In summary: The copper bismuthate/calcium bismuthate composite material of the present invention has a stable structure, good solar energy utilization and photocatalytic carbon conversion activity, and has broad application prospects in the fields of photocatalytic _CO2 conversion and waste plastic treatment.

Claims (4)

1. The application of the copper bismuthate/calcium bismuthate composite material in converting hydrocarbon fuel by photocatalysis plastic is characterized in that the copper bismuthate/calcium bismuthate composite material is prepared by the following steps:

1) Dissolving bismuth nitrate pentahydrate and disodium ethylenediamine tetraacetate in an acetic acid solution, then adding absolute ethyl alcohol, and stirring to obtain a clear solution;

2) Adding copper nitrate trihydrate and calcium nitrate tetrahydrate into the clarified solution obtained in the step 1), stirring for 0.5-2h, and then adding sodium hydroxide solution to obtain a copper bismuthate/calcium bismuthate composite material precursor solution;

3) Placing the copper bismuthate/calcium bismuthate composite material precursor solution obtained in the step 2) into an oven for heat preservation, naturally cooling, centrifuging, washing and drying to obtain the copper bismuthate/calcium bismuthate composite material;

In the step 3), the mixture is placed in an oven to be kept at 180-230 ℃ for 6-36h.

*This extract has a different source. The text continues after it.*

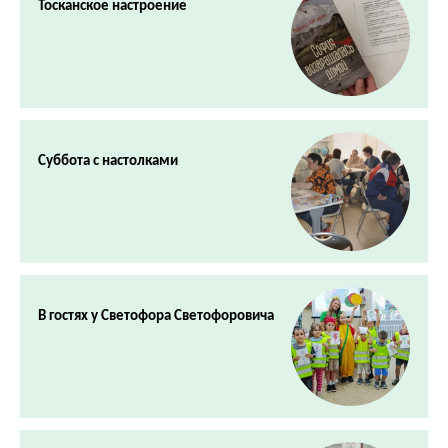
Тосканское настроение
Суббота с настолками
В гостях у Светофора Светофоровича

2. The use of a copper bismuthate/calcium bismuthate composite according to claim 1, wherein in step 1), 1.94-14.55 g bismuth nitrate pentahydrate and 0.5-6.0 g disodium edetate are dissolved in an acetic acid solution.

3. The application of the copper bismuthate/calcium bismuthate composite material in converting hydrocarbon fuel by photocatalytic plastic according to claim 1, wherein in the step 2), 0.48-3.62 g of copper nitrate trihydrate and 0.16-1.18 g of calcium nitrate tetrahydrate are added.

4. The application of the copper bismuthate/calcium bismuthate composite material in converting hydrocarbon fuel by using photocatalytic plastic according to claim 3, wherein 40-80 mL sodium hydroxide solution with a concentration of 9-11mol/L is added in the step 2).